Latest Posts

Archives [+]

Categories [+]

Authors [+]

Archive for July 2009

    Posted by Cedric Huesler JUL 30, 2009

    Posted in announcements Comment 1

    Same procedure as every year... not exactly! This year's Customer Summit - happening in October 2009 - will be held in two location. For the folks in Europe and Asia we meet in Zurich and for our friends in US and Canada we meet in beautiful Chicago.

    Further, we combined the business and technical gathering - the two-day conference agenda is packed with keynotes in the morning and split business and technical sessions in the afternoon.

    We also use the opportunity of the Customer Summit to present the latest product advancements and announce new releases.

    This year's product highlights:

    • In-depth presentation of version 5.3 of the CQ5 platform (that includes WCM, DAM and Social Collaboration)
    • Unveiling of CRX 2.0: the JCR 2.0 (JSR-283) content repository
    • Presentation of the 2010 roadmap
    • and one more thing

    Do you like to share your CQ5 story? We have reserved speaking slots for partners, developers and customers to share their experience. Check out the Call for Speakers page to learn more.

    The Customer Summit is a great opportunity to meet the community, exchange ideas and network with implementation partners and Day employees. We look forward to see you in Zurich and Chicago.
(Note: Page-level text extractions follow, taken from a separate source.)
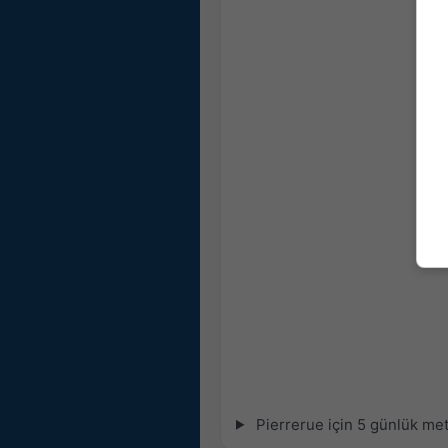
Pierrerue için 5 günlük met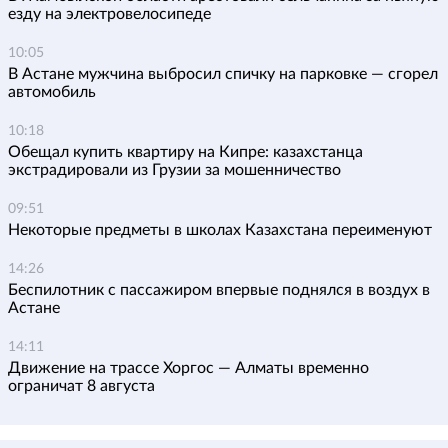
езду на электровелосипеде
10:05
В Астане мужчина выбросил спичку на парковке — сгорел
автомобиль
10:18
Обещал купить квартиру на Кипре: казахстанца
экстрадировали из Грузии за мошенничество
09:51
Некоторые предметы в школах Казахстана переименуют
14:26
Беспилотник с пассажиром впервые поднялся в воздух в
Астане
14:11
Движение на трассе Хоргос — Алматы временно
ограничат 8 августа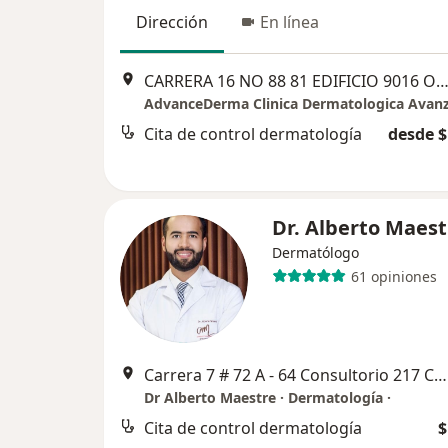
Dirección
En línea
CARRERA 16 NO 88 81 EDIFICIO 9016 OFICINA 708, B
Cita de control dermatología
desde $
Dr. Alberto Maest
Dermatólogo
61 opiniones
Carrera 7 # 72 A - 64 Consultorio 217 Centro Comercial El Castillo, Bogotá
Dr Alberto Maestre · Dermatología ·
Cita de control dermatología
$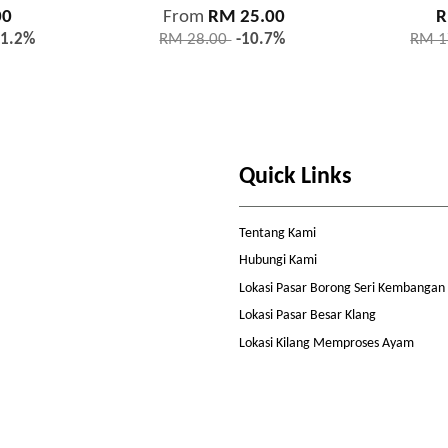
00
From
RM 25.00
R
41.2%
RM 28.00
-10.7%
RM 1
Quick Links
Tentang Kami
Hubungi Kami
Lokasi Pasar Borong Seri Kembangan
Lokasi Pasar Besar Klang
Lokasi Kilang Memproses Ayam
    Visit the Summit Site for detailed agenda and registration.

    Posted by Michael Marth JUL 29, 2009

    Posted in data first and lotd Add comment

    A couple of days ago, I wrote about the NoSQL movement and my conviction that data storage models will soon be better fitted to the data at hand (rather than have any data shoehorned into a relational model). It turns out that Scott Leberknight has come up with a nice buzz word for this phenomenon: "Polyglot Persistence". Quote from a presentation abstract of his:

    Polyglot persistence is all about considering your persistence requirements and selecting a persistence mechanism that best mets those requirements, as opposed to selecting an RDBMS as the default choice.
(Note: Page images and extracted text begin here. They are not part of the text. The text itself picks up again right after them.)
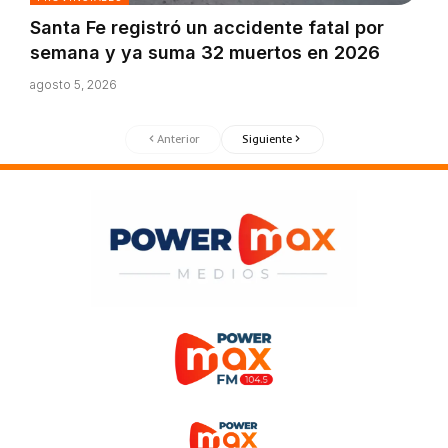
Santa Fe registró un accidente fatal por
semana y ya suma 32 muertos en 2026
agosto 5, 2026
Anterior
Siguiente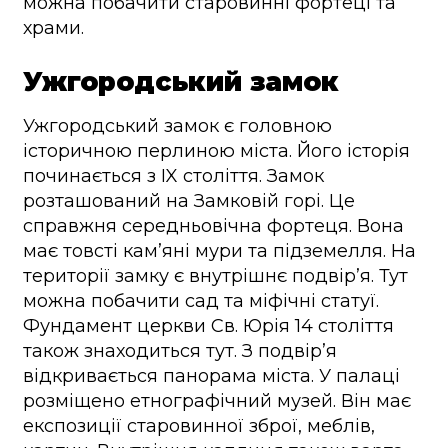
можна побачити старовинні фортеці та
храми.
Ужгородський замок
Ужгородський замок є головною
історичною перлиною міста. Його історія
починається з IX століття. Замок
розташований на Замковій горі. Це
справжня середньовічна фортеця. Вона
має товсті кам’яні мури та підземелля. На
території замку є внутрішнє подвір’я. Тут
можна побачити сад та міфічні статуї.
Фундамент церкви Св. Юрія 14 століття
також знаходиться тут. З подвір’я
відкривається панорама міста. У палаці
розміщено етнографічний музей. Він має
експозиції старовинної зброї, меблів,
    InfoQ has more information on his talk. From the article:

    The types of data managed in the applications is very different as well. It can be either Structured (relational data), Semi-Structured (for example, documents in a medical records system) or Unstructured (audio/video stream).

    (SCNR: if you have all of the above you might want to look at content repositories).

    Related to this: For an introduction to ACID vs BASE you might also enjoy the talk "Drop ACID and think about data" from PyCon.

    Posted by Michael Marth JUL 28, 2009

    Posted in jcr Add comment

    Congratulations to the eXo folks for their latest release of the eXo JCR implementation. Apart from the standardized JSR-170 features they provide an Extensions API that looks interesting. Extensions can be used to trigger actions when the content changes. That sounds like JCR Observations, but the extensions get called when the changes happen in the session, whereas observations only fire for persisted content. Therefore, this allows for "before update"-like functionality. Nice!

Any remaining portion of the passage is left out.